Structured page parsing data:
******

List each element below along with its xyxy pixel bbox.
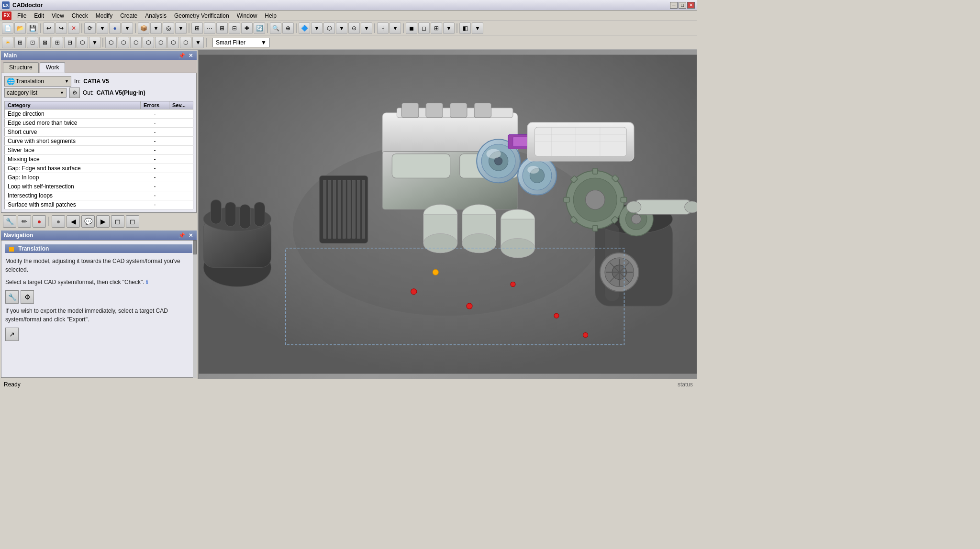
- menu-create[interactable]: Create: [116, 11, 141, 20]
- menu-analysis[interactable]: Analysis: [141, 11, 170, 20]
- nav-gear-btn[interactable]: ⚙: [21, 290, 34, 304]
- menu-file[interactable]: File: [13, 11, 30, 20]
- nav-scrollbar-thumb[interactable]: [193, 240, 197, 254]
- axes-dropdown[interactable]: ▼: [390, 22, 401, 34]
- menu-geometry-verification[interactable]: Geometry Verification: [170, 11, 233, 20]
- clear-button[interactable]: ◻: [111, 215, 124, 228]
- zoom2-button[interactable]: ⊕: [282, 22, 294, 34]
- menu-help[interactable]: Help: [261, 11, 280, 20]
- table-row[interactable]: Edge direction -: [5, 110, 193, 119]
- tab-structure[interactable]: Structure: [3, 62, 39, 73]
- red-dot-button[interactable]: ●: [33, 215, 46, 228]
- maximize-button[interactable]: □: [679, 2, 686, 9]
- filter-dropdown[interactable]: ▼: [122, 22, 133, 34]
- rotate-button[interactable]: 🔄: [254, 22, 265, 34]
- view1-button[interactable]: ◼: [406, 22, 417, 34]
- tb2-hex5-button[interactable]: ⬡: [143, 37, 154, 48]
- grid2-button[interactable]: ⊞: [216, 22, 228, 34]
- circle-button[interactable]: ●: [52, 215, 65, 228]
- table-row[interactable]: Curve with short segments -: [5, 137, 193, 146]
- tb2-sq-button[interactable]: ⊡: [27, 37, 38, 48]
- table-row[interactable]: Short curve -: [5, 128, 193, 137]
- tb2-hex-dd-button[interactable]: ▼: [89, 37, 100, 48]
- nav-wrench-btn[interactable]: 🔧: [5, 290, 19, 304]
- table-row[interactable]: Sliver face -: [5, 146, 193, 155]
- tb2-minus-button[interactable]: ⊟: [64, 37, 76, 48]
- view4-dropdown[interactable]: ▼: [443, 22, 455, 34]
- delete-button[interactable]: ✕: [68, 22, 79, 34]
- view2-button[interactable]: ◻: [418, 22, 430, 34]
- menu-check[interactable]: Check: [68, 11, 92, 20]
- table-row[interactable]: Missing face -: [5, 155, 193, 164]
- nav-close-icon[interactable]: ✕: [187, 232, 194, 239]
- display-dropdown[interactable]: ▼: [472, 22, 483, 34]
- pin-icon[interactable]: 📌: [178, 52, 185, 59]
- hex-dropdown[interactable]: ▼: [336, 22, 347, 34]
- title-bar-controls[interactable]: ─ □ ✕: [670, 2, 695, 9]
- save-button[interactable]: 💾: [27, 22, 38, 34]
- reload-dropdown[interactable]: ▼: [97, 22, 108, 34]
- nav-export-btn[interactable]: ↗: [5, 328, 19, 341]
- grid-button[interactable]: ⊞: [191, 22, 203, 34]
- tb2-last-dd-button[interactable]: ▼: [192, 37, 204, 48]
- nav-pin-icon[interactable]: 📌: [178, 232, 185, 239]
- settings-button[interactable]: ⚙: [69, 88, 80, 98]
- tb2-hex2-button[interactable]: ⬡: [105, 37, 117, 48]
- translation-dropdown[interactable]: 🌐 Translation ▼: [4, 76, 71, 87]
- tb2-grid2-button[interactable]: ⊞: [52, 37, 63, 48]
- plus-button[interactable]: ✚: [241, 22, 253, 34]
- menu-modify[interactable]: Modify: [92, 11, 116, 20]
- table-row[interactable]: Edge used more than twice -: [5, 119, 193, 128]
- box-button[interactable]: 📦: [138, 22, 149, 34]
- tb2-hex3-button[interactable]: ⬡: [118, 37, 129, 48]
- undo-button[interactable]: ↩: [43, 22, 55, 34]
- tb2-hex4-button[interactable]: ⬡: [130, 37, 142, 48]
- circle2-dropdown[interactable]: ▼: [175, 22, 187, 34]
- tab-work[interactable]: Work: [40, 62, 66, 73]
- dot-button[interactable]: ⊙: [348, 22, 360, 34]
- category-dropdown[interactable]: category list ▼: [4, 88, 67, 98]
- dot-dropdown[interactable]: ▼: [361, 22, 372, 34]
- wrench-button[interactable]: 🔧: [3, 215, 16, 228]
- new-button[interactable]: 📄: [2, 22, 13, 34]
- box-dropdown[interactable]: ▼: [150, 22, 162, 34]
- close-panel-icon[interactable]: ✕: [187, 52, 194, 59]
- display-button[interactable]: ◧: [459, 22, 471, 34]
- table-row[interactable]: Loop with self-intersection -: [5, 182, 193, 191]
- tb2-hex7-button[interactable]: ⬡: [167, 37, 179, 48]
- tb2-sun-button[interactable]: ☀: [2, 37, 13, 48]
- table-row[interactable]: Intersecting loops -: [5, 191, 193, 200]
- clear2-button[interactable]: ◻: [126, 215, 139, 228]
- menu-window[interactable]: Window: [233, 11, 261, 20]
- axes-button[interactable]: ⟊: [377, 22, 389, 34]
- menu-edit[interactable]: Edit: [30, 11, 48, 20]
- hex-button[interactable]: ⬡: [323, 22, 335, 34]
- redo-button[interactable]: ↪: [56, 22, 67, 34]
- zoom-button[interactable]: 🔍: [270, 22, 281, 34]
- table-row[interactable]: Surface with small patches -: [5, 200, 193, 209]
- comment-button[interactable]: 💬: [81, 215, 95, 228]
- close-button[interactable]: ✕: [687, 2, 695, 9]
- prev-button[interactable]: ◀: [67, 215, 80, 228]
- nav-scrollbar[interactable]: [193, 240, 197, 378]
- minus-button[interactable]: ⊟: [229, 22, 240, 34]
- minimize-button[interactable]: ─: [670, 2, 678, 9]
- table-row[interactable]: Gap: Edge and base surface -: [5, 164, 193, 173]
- dots-button[interactable]: ⋯: [204, 22, 215, 34]
- tb2-hex6-button[interactable]: ⬡: [155, 37, 167, 48]
- shape-button[interactable]: 🔷: [299, 22, 310, 34]
- tb2-hex8-button[interactable]: ⬡: [180, 37, 191, 48]
- smart-filter-dropdown[interactable]: Smart Filter ▼: [212, 38, 270, 47]
- reset-button[interactable]: ⟳: [84, 22, 96, 34]
- tb2-hex-button[interactable]: ⬡: [77, 37, 88, 48]
- circle-button[interactable]: ●: [109, 22, 121, 34]
- circle2-button[interactable]: ◎: [163, 22, 174, 34]
- open-button[interactable]: 📂: [14, 22, 26, 34]
- viewport[interactable]: Y X Z: [199, 50, 697, 379]
- tb2-grid-button[interactable]: ⊞: [14, 37, 26, 48]
- menu-view[interactable]: View: [48, 11, 68, 20]
- pencil-button[interactable]: ✏: [18, 215, 31, 228]
- shape-dropdown[interactable]: ▼: [311, 22, 323, 34]
- next-button[interactable]: ▶: [96, 215, 110, 228]
- table-row[interactable]: Gap: In loop -: [5, 173, 193, 182]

******

Task instructions: Your answer should consist of the lines above that hold the word "minus".

Task output:
- tb2-minus-button[interactable]: ⊟: [64, 37, 76, 48]
- minus-button[interactable]: ⊟: [229, 22, 240, 34]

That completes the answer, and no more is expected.